Rauner, GOP say stopgap budget the first step toward something greater
After months of disagreements regarding the state budget, Illinois lawmakers found themselves in a friendlier place after the General Assembly passed a stopgap budget this month that will temporarily fund the state’s schools and basic human services through January.
At a press conference announcing the passage of the bill, Gov. Bruce Rauner thanked state Rep. Jim Durkin (R-Dist. 82), Senate Republican Leader Christine Radogno (R-Dist. 41) and the Republican caucus for standing firm, forcing Democrats to cave on some key issues.
“I would also like to say, personally, a thank you to Senate President John Cullerton (D-Dist. 6) for some flexibility and creativity in the negotiations,” Rauner said. “I would also compliment (Chicago) Mayor (Rahm) Emanuel for some flexibility and some creativity on his part, and the Democratic caucus has been willing to compromise, and we thank them for their efforts in that regard.”
Rauner’s change in rhetoric came nearly one month after his attempt to get the stopgap budget passed in Springfield fell flat in the House when Democratic leadership opted not to call the bill to the House floor for a vote and focused instead on a separate bill that was largely viewed by Republicans as a bailout for Chicago Public Schools.
“Let’s be clear: This is just a small step in the process of making Illinois strong and healthy and vibrant,” Rauner said. “This is a small step in the right direction. This is not a budget. This is not a balanced budget. This is not a solution to our long-term challenges. This is a bridge to reform.”
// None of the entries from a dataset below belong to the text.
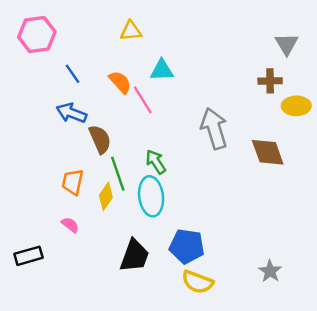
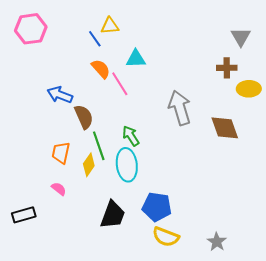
blue line: (73, 74) -> (95, 39), moved
gray star: (270, 271) -> (217, 242), moved

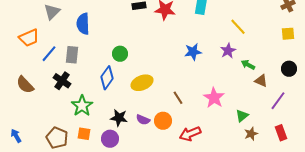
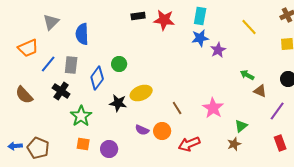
yellow line: (238, 27) -> (249, 27), moved
purple star: (228, 51) -> (218, 50), moved
blue star: (193, 52) -> (200, 38), moved
blue diamond: (107, 78) -> (97, 78), moved
black star: (119, 118) -> (118, 103), moved
brown star: (251, 134) -> (234, 144), moved
blue arrow: (16, 136) -> (15, 146), turned -64
brown pentagon: (57, 138) -> (38, 148), moved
The bipartisan effort will keep the state running until legislators hammer out an actual budget, which Democrats have indicated they do not want to vote on until after the November election, Rauner said.
Thanks to the temporary funding, schools across the state will be able to open on time this fall, and services for the state’s most vulnerable residents -- including veterans and the mentally disabled – will continue until January.
The plan also ensures that road construction projects across the state will continue, and that the Department of Corrections gets funding to pay for food and utilities for inmates.
Rauner said Illinois has a history of a political system that is not responsive to the people of the state, and that success in the passage of the stopgap budget should not be perceived as a substitute for reform.
“Our efforts will never cease to change that,” Rauner said. “We need fundamental reform to change that direction. I believe, I firmly hope that right now we’ve hit the bottom – this is the low point in the evolution of Illinois, and now we begin to move up.”
Durkin, also present at the press conference, commended all legislators on both sides who worked hard to negotiate and accomplish the governor’s plan.
“We didn’t get everything that we wanted,” Durkin said. “We will continue to work on a full comprehensive budget, one that is balanced, but today is a good day for taxpayers because we stopped the Democrat majority from passing a $7 billion unbalanced budget on the people of Illinois and every taxpayer.”
Radogno took to the podium to explain that the stopgap budget did not include a Chicago bailout.
“What has traditionally happened in this state when there is a crisis in the city, the city legislators come, hat in hand, and ask for a state bailout," Radogno said. "That did not happen. We held firm on that."
Radogno went on to say that some headway had been made in discussions surrounding possible reform.
“I am very pleased to say that one piece of what we passed today was a commitment to address pension reform in exchange for assistance to the city of Chicago with their pension problems,” Radogno said.
In the weeks leading up to the bill’s passage, legislators had come under increased pressure to settle political differences and fund education as the possibility of schools not opening in September became a major concern – a consequence for which neither party wanted to take the blame.
Under the plan, K-12 schools will receive the same amount they received the previous school year, or more, and an additional $80 million in funding will be appropriated to early childhood education. School districts serving students from low-income families will receive a portion of a $250 million poverty grant. Both fund sources will grant CPS approximately $131 million in state funding.
Approximately $670 million will go toward immigration services, autism services and youth programs, and an estimated $720 million will be set aside for state facilities to cover utilities, food, medical care, gas and repairs to the state's fleet of vehicles.
Of the approximately $1 billion appropriated to higher education, the state’s nine universities are expected to receive approximately $655 million; community colleges, including City Colleges of Chicago, will get $114 million; and $151 million will be set aside to cover tuition grants for low-income students -- making good on a promise made last year.
“We came to a reasonable place, a bipartisan compromise, and I’m cautiously optimistic we can use the negotiations that got us here to bring a constructive resolution after November 8,” Rauner said.